Daryl - Ann

The Long Hard Road

So the only way was up! The Lactation Consultants were great, coming up to NICU to help us get Daryl to breastfeed. How strange it feels to have some other woman grab your breast and shove it into your newborn’s mouth! – but reassuring to have someone there who knew what they were doing when it felt like we were on a run away train to who-knows-where. It didn’t seem that she was going to be able to do it. We started trying a special bottle and Rob had a wee bit of success, but then a few days later she seemed to get the hang of it. At 17 days old she had her first decent ‘feed’, and it’s been ‘all on’ since then!
One of my earliest really happy times was when, at just over two weeks, one of the nurses came down to the Self Care room I was in to say my daughter was ‘summoning me’!! I shot up to the ‘hot room’ and there she was, crying out that she had a dirty bum! I cried. I had finally heard my baby cry and it was the happiest and saddest moment in my life!
By the time we took her home she was partially breastfed, and I continued to express so that we could top her up through a tube that went through her nose and into her stomach. A week after we got home we stopped using that tube, and on Boxing Day we removed her nasal-gastric tube. We took our first photo of her with a clean face – and that was her daddy’s happiest day (up till then!)
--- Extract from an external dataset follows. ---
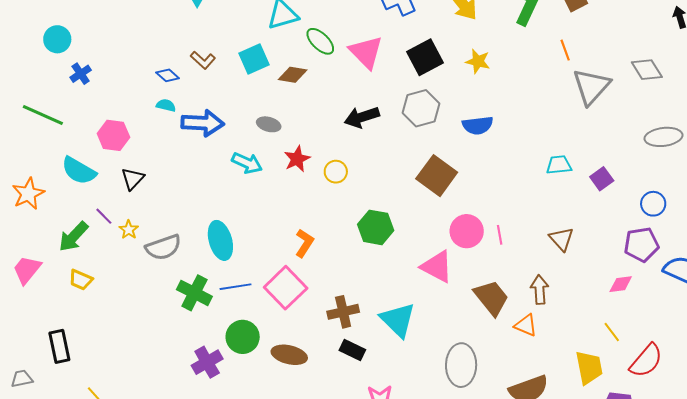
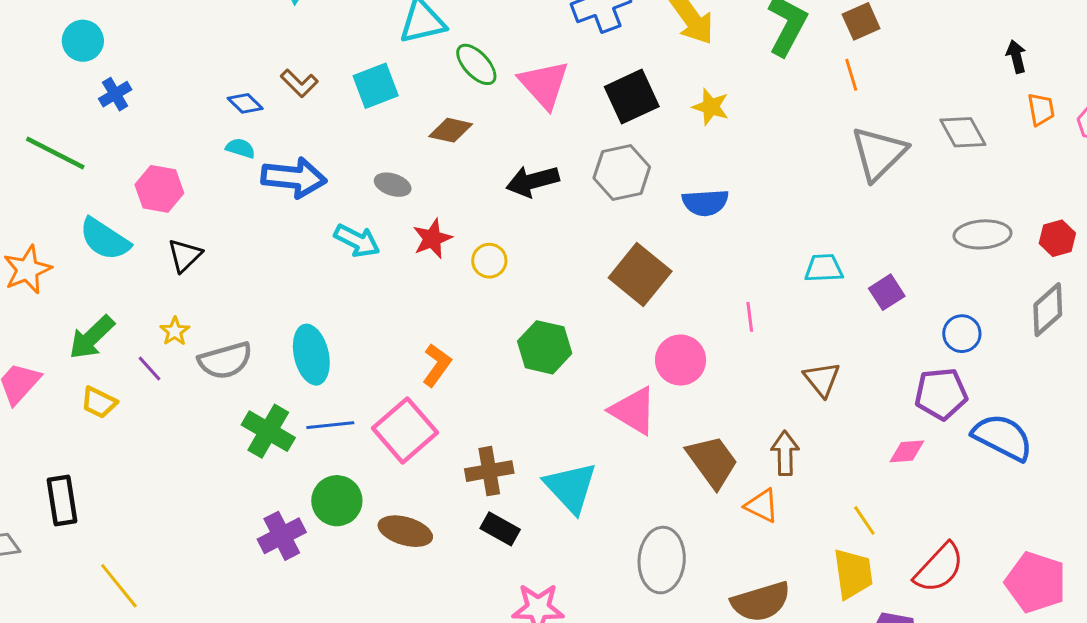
orange line: (565, 50) -> (851, 75), moved
brown diamond: (293, 75) -> (451, 130), moved
purple line: (104, 216) -> (150, 369), moved
pink line: (500, 235) -> (750, 317), moved
yellow line: (612, 332) -> (864, 520), moved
We have struggled to keep weight on her, and also with getting her to settle. When she was three months old we had to admit ourselves to hospital twice to get help, as she wouldn’t let me do anything but sit on the couch with her, or feed her, and even the feeding started to drop off…we knew we were heading for trouble. I almost lost my milk, and had to employ that hated old breast pump again.
In the end she was put on phenobarbitone, an old anti-epileptic which is also a sedative. The change was instant. She started sleeping, and her feeding improved a lot. Once her body got used to the drug, she started paying attention to her toys, reaching out to bang at her windchime and doll. She’d lie on the floor kicking away and making happy croaky noises. The side effects though were that she her eyes were always quite closed and she seemed very tired. Every time we went out, well-meaning people would say ‘Oohh, look at the little darling, sound asleep!’ – when infact she was ‘wide’ awake! Her world was subdued, and that helped her to cope (and us!), and eventually she started playing with toys sitting in specially designed chairs, playing with toys on the floor and we managed to straighten her out enough for her to have tummy time.
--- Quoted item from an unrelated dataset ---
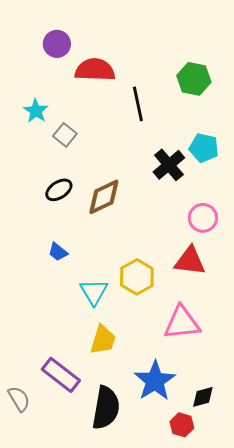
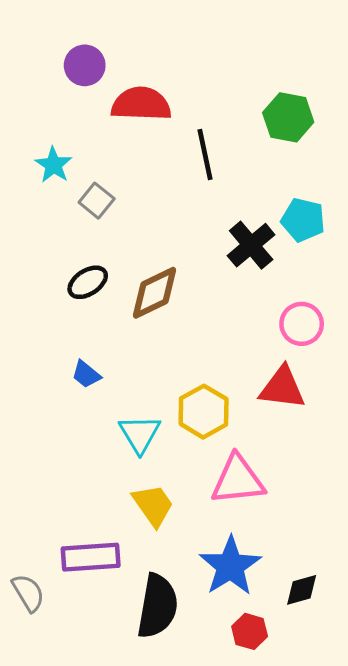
pink triangle: (182, 323) -> (238, 480), moved
yellow trapezoid: (103, 340) -> (153, 505), turned -52
purple rectangle: (61, 375) -> (91, 557), turned -42
red hexagon: (182, 425) -> (250, 631), moved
By now we knew that she would be diagnosed with Cerebral Palsy, and she also has Microcephaly (small head), as the parts of her brain that should have grown straight after birth were too damaged, so they never grew. She started having partial seizures around five months, which we are still trying to control with a few different drugs. She has Polymorphus Epilepsy, which is very difficult to control. The Paediatric Neurologist confirmed that she has severe damage to over 50% of her brain, including the area where the cortical nerve is, so we believe she has some major vision problems, but it is very difficult to tell what she sees at the moment. We know she does see a little bit though, especially close up.
Having a label has opened many doors, the most important one being the local Cerebral Palsy coffee group, where for the first time I felt normal. Other mothers knew exactly how I felt, and we could lament and joke about our situations and it would all be understood without funny looks or whispers. It also makes it easier when we go out and meet new people. I don’t keep people in suspense, you can tell she’s not ‘normal’ and most people are too uncomfortable to ask why. I’d rather open that door for people so they can ask the questions they want to, so that they can understand our situation, and others like us.